*** Opening Source material ***
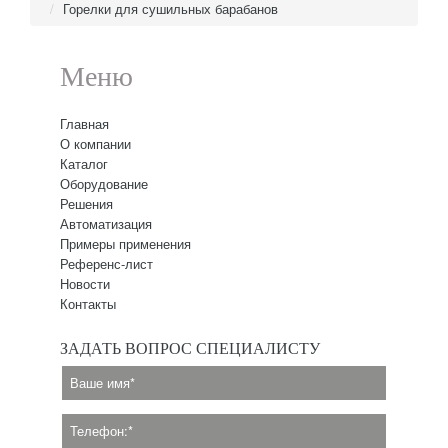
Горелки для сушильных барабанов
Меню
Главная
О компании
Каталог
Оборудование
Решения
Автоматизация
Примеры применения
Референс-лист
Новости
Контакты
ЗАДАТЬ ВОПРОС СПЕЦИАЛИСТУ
*** Closing Source material ***
*** Opening Source material ***
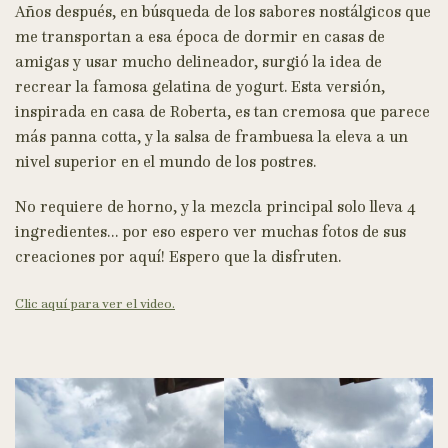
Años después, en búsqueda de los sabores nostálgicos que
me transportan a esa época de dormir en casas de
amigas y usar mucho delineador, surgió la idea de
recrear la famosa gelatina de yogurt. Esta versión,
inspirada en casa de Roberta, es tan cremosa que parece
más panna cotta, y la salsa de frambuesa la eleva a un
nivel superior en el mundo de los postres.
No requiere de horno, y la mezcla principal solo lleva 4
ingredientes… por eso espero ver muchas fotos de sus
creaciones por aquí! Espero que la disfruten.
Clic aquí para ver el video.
*** Closing Source material ***
*** Opening Source material ***
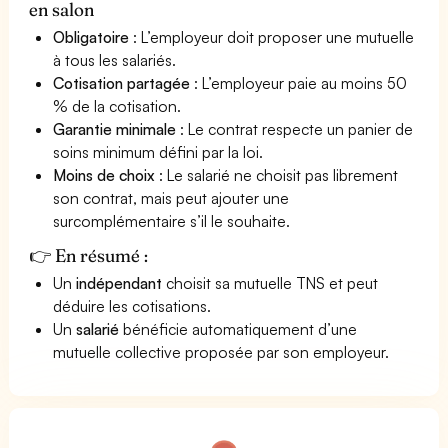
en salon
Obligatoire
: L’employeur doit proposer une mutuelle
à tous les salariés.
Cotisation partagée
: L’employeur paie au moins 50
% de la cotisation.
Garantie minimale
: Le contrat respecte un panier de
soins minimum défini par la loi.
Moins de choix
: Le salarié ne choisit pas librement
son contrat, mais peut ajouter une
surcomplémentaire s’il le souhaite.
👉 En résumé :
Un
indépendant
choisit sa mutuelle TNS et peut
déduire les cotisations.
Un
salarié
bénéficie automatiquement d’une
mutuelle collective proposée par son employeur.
*** Closing Source material ***
**What you need to do:** Only those lines of the entries above that run from the line containing "Горелки для сушильных барабанов" to the line containing "ЗАДАТЬ ВОПРОС СПЕЦИАЛИСТУ", both included, should be transcribed exactly.

**Result for this exercise:**
Горелки для сушильных барабанов
Меню
Главная
О компании
Каталог
Оборудование
Решения
Автоматизация
Примеры применения
Референс-лист
Новости
Контакты
ЗАДАТЬ ВОПРОС СПЕЦИАЛИСТУ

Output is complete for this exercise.